**ABOUT THIS TASK**
Transcribe the entries that follow, every word as written, and drop the pictures.

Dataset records
= = = = =
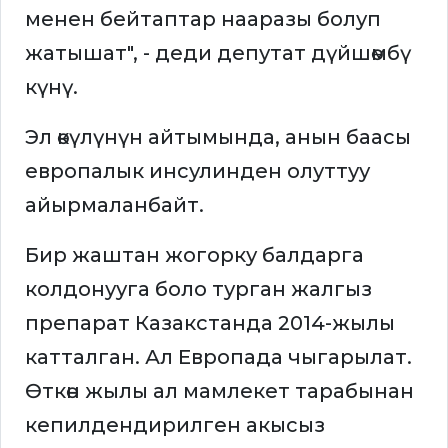
менен бейтаптар нааразы болуп
жатышат", - деди депутат дүйшөмбү
күнү.
Эл өкүлүнүн айтымында, анын баасы
европалык инсулинден олуттуу
айырмаланбайт.
Бир жаштан жогорку балдарга
колдонууга боло турган жалгыз
препарат Казакстанда 2014-жылы
катталган. Ал Европада чыгарылат.
Өткөн жылы ал мамлекет тарабынан
кепилдендирилген акысыз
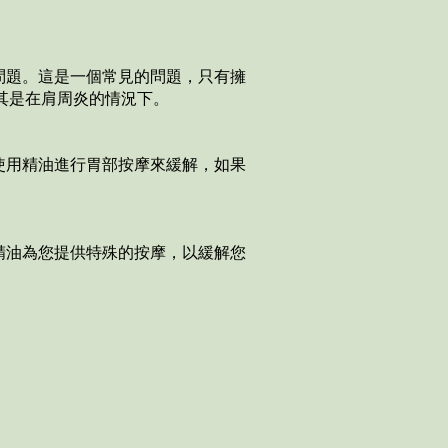
問題。這是一個常見的問題，只有擁
尤其是在肩周炎的情況下。
使用精油進行胃部按摩來緩解，如果
精油為您提供特殊的按摩，以緩解您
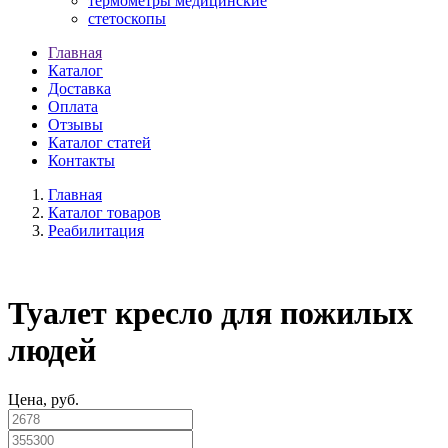
термометры медицинские
стетоскопы
Главная
Каталог
Доставка
Оплата
Отзывы
Каталог статей
Контакты
Главная
Каталог товаров
Реабилитация
Туалет кресло для пожилых
людей
Цена, руб.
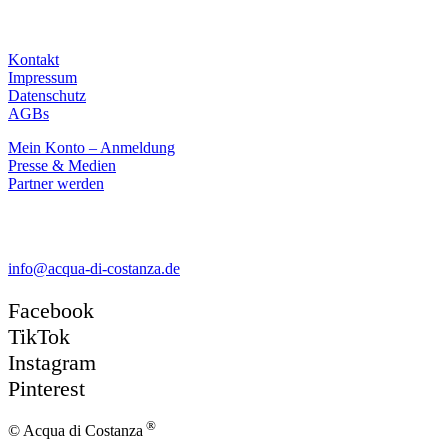
Aktuelles
Kontakt
Impressum
Datenschutz
AGBs
Mein Konto – Anmeldung
Presse & Medien
Partner werden
Kontakt
info@acqua-di-costanza.de
Facebook
TikTok
Instagram
Pinterest
®
© Acqua di Costanza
= = = = =
**RESULT OF THIS EXERCISE**
менен бейтаптар нааразы болуп
жатышат", - деди депутат дүйшөмбү
күнү.
Эл өкүлүнүн айтымында, анын баасы
европалык инсулинден олуттуу
айырмаланбайт.
Бир жаштан жогорку балдарга
колдонууга боло турган жалгыз
препарат Казакстанда 2014-жылы
катталган. Ал Европада чыгарылат.
Өткөн жылы ал мамлекет тарабынан
кепилдендирилген акысыз
問題。這是一個常見的問題，只有擁
尤其是在肩周炎的情況下。
使用精油進行胃部按摩來緩解，如果
精油為您提供特殊的按摩，以緩解您
термометры медицинские
стетоскопы
Главная
Каталог
Доставка
Оплата
Отзывы
Каталог статей
Контакты
Главная
Каталог товаров
Реабилитация
Туалет кресло для пожилых
людей
Цена, руб.
Aktuelles
Kontakt
Impressum
Datenschutz
AGBs
Mein Konto – Anmeldung
Presse & Medien
Partner werden
Kontakt
info@acqua-di-costanza.de
Facebook
TikTok
Instagram
Pinterest
®
© Acqua di Costanza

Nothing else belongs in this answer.